Puerto Rican basketball player

Ángel Luis "Buster" Figueroa Sepúlveda (born October 13, 1981) is a Puerto Rican professional basketball player for the Capitanes De Arecibo of the BSN league in Puerto Rico. He was a member of the Puerto Rico National Basketball Team in 2006.

==Baloncesto Superior Nacional==
Figueroa made his professional debut in the National Superior Basketball League of Puerto Rico in 1999. In his first two years he competed with the Guaynabo Mets. On his rookie year he won the Rookie of the Year award after having an average of 15.4 points per game. After two seasons playing for Guaynabo he was traded to the Arecibo Captains in 2001. With Arecibo, Figueroa would be selected to the league's All-Star game on multiple occasions. In between, Figueroa was the nation's leading scorer in NCAA's Division II during the 2001–2002 season at Dowling College. In 2005 he helped the Arecibo Captains win the league's national championship with an average of 19.0 points per game. Figueroa was the National Superior Basketball league's scoring champion in 2006 with an average of 20.7 points per game. During the off-season, he played a single game with Dinamo Basket Sassari of the LegADue, scoring 21 points and capturing 5 rebounds. Figueroa finished the 2007 regular season as the league's top scorer with an average of 24.6 points per game. His performance gained him a participation in the league's All-Star game. Due to his performance in the BSN he was selected to play in the national basketball team, in which he served as a back-up forward. In 2008 he finished the regular BSN in the second scoring position with an average of 21.5 points per game. He was once again selected as a starter in the All-Star game, being the player that received most fan votes in the pre-game poll. On June 6, 2008, Figueroa received the BSN Most Outstanding Player award. He also finished in the second position of the league's MVP votation, receiving 27 votes. In Arecibo Figueroa helped the team win the third BSN Championship in the franchise's history, and was selected the BSN Final's MVP. In the series' final game he scored 33 points and grabbed 22 rebounds against Carolina Giants.

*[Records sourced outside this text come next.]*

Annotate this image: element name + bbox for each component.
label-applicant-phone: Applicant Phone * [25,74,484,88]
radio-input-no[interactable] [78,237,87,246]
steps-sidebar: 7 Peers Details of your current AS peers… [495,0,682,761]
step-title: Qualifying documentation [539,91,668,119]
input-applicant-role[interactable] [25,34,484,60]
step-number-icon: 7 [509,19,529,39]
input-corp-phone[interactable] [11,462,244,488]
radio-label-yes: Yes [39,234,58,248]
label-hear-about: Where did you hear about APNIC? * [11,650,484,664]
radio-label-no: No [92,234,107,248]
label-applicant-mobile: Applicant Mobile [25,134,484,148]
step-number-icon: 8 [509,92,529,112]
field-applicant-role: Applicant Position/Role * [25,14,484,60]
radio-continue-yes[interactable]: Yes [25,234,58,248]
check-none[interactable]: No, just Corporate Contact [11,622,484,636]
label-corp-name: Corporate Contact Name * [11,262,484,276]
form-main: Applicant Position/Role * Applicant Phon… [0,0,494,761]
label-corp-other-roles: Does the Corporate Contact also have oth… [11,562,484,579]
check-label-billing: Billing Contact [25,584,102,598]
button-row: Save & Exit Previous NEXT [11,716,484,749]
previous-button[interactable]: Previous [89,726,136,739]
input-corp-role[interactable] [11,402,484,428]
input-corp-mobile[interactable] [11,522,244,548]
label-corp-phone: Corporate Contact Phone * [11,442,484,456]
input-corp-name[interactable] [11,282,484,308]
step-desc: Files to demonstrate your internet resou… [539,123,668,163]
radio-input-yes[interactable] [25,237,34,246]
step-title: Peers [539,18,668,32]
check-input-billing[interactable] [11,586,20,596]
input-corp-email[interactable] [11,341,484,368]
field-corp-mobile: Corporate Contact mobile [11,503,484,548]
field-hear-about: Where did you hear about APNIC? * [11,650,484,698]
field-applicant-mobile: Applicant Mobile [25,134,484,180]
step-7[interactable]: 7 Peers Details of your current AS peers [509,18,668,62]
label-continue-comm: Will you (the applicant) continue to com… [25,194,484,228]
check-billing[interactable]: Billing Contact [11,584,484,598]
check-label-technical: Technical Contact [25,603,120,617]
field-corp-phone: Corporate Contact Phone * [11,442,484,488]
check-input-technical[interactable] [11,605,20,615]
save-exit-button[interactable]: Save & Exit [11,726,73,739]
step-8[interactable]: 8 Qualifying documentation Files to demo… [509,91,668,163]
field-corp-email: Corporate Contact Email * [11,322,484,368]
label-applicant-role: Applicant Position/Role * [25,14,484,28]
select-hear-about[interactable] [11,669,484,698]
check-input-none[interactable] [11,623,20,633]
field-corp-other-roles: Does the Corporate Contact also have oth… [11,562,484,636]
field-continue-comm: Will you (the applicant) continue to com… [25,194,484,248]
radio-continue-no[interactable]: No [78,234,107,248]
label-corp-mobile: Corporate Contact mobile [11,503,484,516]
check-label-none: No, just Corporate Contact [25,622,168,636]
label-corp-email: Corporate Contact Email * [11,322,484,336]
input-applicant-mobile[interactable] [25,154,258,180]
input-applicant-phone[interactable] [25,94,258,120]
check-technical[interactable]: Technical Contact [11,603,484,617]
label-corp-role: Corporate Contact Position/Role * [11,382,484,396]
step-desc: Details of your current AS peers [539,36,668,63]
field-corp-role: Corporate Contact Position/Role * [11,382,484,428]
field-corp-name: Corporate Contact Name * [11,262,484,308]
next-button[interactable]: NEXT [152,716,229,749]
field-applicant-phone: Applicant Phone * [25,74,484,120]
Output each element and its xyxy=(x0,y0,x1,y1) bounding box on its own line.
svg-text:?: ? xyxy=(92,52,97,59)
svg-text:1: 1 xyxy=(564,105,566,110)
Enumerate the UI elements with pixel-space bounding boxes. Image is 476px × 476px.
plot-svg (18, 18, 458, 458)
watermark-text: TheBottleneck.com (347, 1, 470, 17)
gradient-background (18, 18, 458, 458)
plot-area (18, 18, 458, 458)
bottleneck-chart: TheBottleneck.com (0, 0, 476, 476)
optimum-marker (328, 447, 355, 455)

==Liga Nacional de Baloncesto Profesional==
Following his participation in the BSN, Figueroa signed a contract with the Lobos Grises UAD of the Liga Nacional de Baloncesto Profesional (LNBP). On October 1, 2009, he made his debut against Cosmos, scoring 21 points, 6 rebounds and 4 steals. Figueroa concluded his first week with 34 points, 15 rebounds and 3 steals in games against the Soles and Potros. He then scored 18 points in two consecutive games, before scoring a season-low 10 points to close the week. In his next game, Figueroa recorded 21 points, 6 rebounds and 2 steals against Panteras. In the Lobos' next game, he scored 16 points, with the game marking the first time that he did not make a steal in the season. On October 29, 2009, Figueroa recorded his first double-double of the season against Abejas, with 21 points and 10 rebounds. To close the first month, he registered 22 points, 8 rebounds and 4 steals. After two weeks of inactivity, Figueroa returned but fell into a brief offensive slump, scoring 11 and 12 points in his next two games, but also recovering 17 rebounds. Figueroa improved in a game against Barreteros, where he scored 21 points and 7 rebounds. In the last game of November, he scored 20 points, 8 points and a steal.

==National team career==
In 2006, Figueroa competed for the Puerto Rico national basketball team in the Central American and Caribbean Games where Puerto Rico went on to win the gold medal finishing with an undefeated record. He was selected as a member of the national team that participated in the 2006 FIBA World Championship, but he was unable to compete due to injury. In June 2008, the national team's directives announced that Figueroa did not have a guaranteed spot in the team. This was product of a new team initiative which focused on height.

In the 2008 FIBA Americas League, Figueroa once again joined Arecibo. In the team's debut against Pioneros, he scored 20 points, 8 rebounds and one steal. Against Merengueros, he had 19 points, 6 rebounds and 2 steals. In Arecibo's final game, Figueroa scored a tournament-high of 26 points, 9 rebounds and 2 steals.